## TASK DESCRIPTION
Return all the data verbatim but without images.

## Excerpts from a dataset
= Beginning of Section =

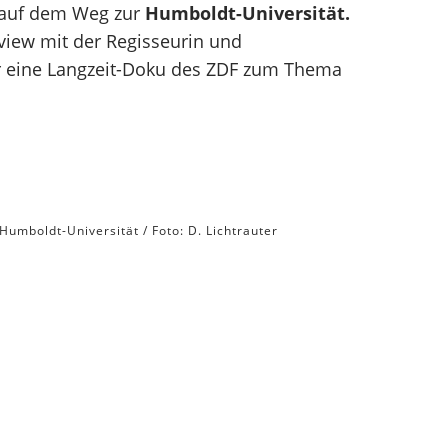
n auf dem Weg zur
Humboldt-Universität.
rview mit der Regisseurin und
ür eine Langzeit-Doku des ZDF zum Thema
Humboldt-Universität / Foto: D. Lichtrauter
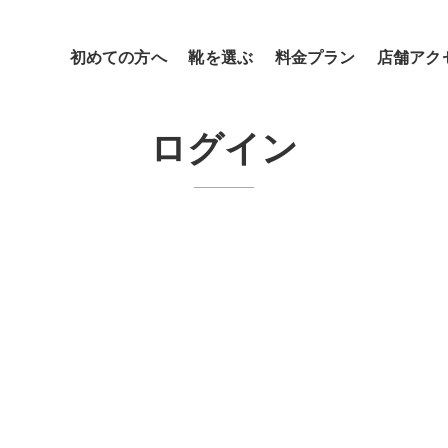
初めての方へ
靴を選ぶ
料金プラン
店舗アク
ログイン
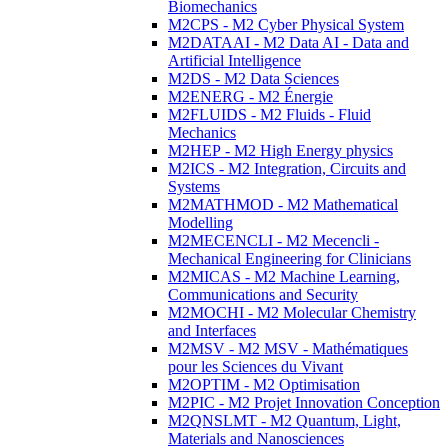
Biomechanics
M2CPS - M2 Cyber Physical System
M2DATAAI - M2 Data AI - Data and
Artificial Intelligence
M2DS - M2 Data Sciences
M2ENERG - M2 Énergie
M2FLUIDS - M2 Fluids - Fluid
Mechanics
M2HEP - M2 High Energy physics
M2ICS - M2 Integration, Circuits and
Systems
M2MATHMOD - M2 Mathematical
Modelling
M2MECENCLI - M2 Mecencli -
Mechanical Engineering for Clinicians
M2MICAS - M2 Machine Learning,
Communications and Security
M2MOCHI - M2 Molecular Chemistry
and Interfaces
M2MSV - M2 MSV - Mathématiques
pour les Sciences du Vivant
M2OPTIM - M2 Optimisation
M2PIC - M2 Projet Innovation Conception
M2QNSLMT - M2 Quantum, Light,
Materials and Nanosciences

= End of Section =

## TASK RESULT
n auf dem Weg zur
Humboldt-Universität.
rview mit der Regisseurin und
ür eine Langzeit-Doku des ZDF zum Thema
Humboldt-Universität / Foto: D. Lichtrauter
初めての方へ
靴を選ぶ
料金プラン
店舗アク
ログイン
Biomechanics
M2CPS - M2 Cyber Physical System
M2DATAAI - M2 Data AI - Data and
Artificial Intelligence
M2DS - M2 Data Sciences
M2ENERG - M2 Énergie
M2FLUIDS - M2 Fluids - Fluid
Mechanics
M2HEP - M2 High Energy physics
M2ICS - M2 Integration, Circuits and
Systems
M2MATHMOD - M2 Mathematical
Modelling
M2MECENCLI - M2 Mecencli -
Mechanical Engineering for Clinicians
M2MICAS - M2 Machine Learning,
Communications and Security
M2MOCHI - M2 Molecular Chemistry
and Interfaces
M2MSV - M2 MSV - Mathématiques
pour les Sciences du Vivant
M2OPTIM - M2 Optimisation
M2PIC - M2 Projet Innovation Conception
M2QNSLMT - M2 Quantum, Light,
Materials and Nanosciences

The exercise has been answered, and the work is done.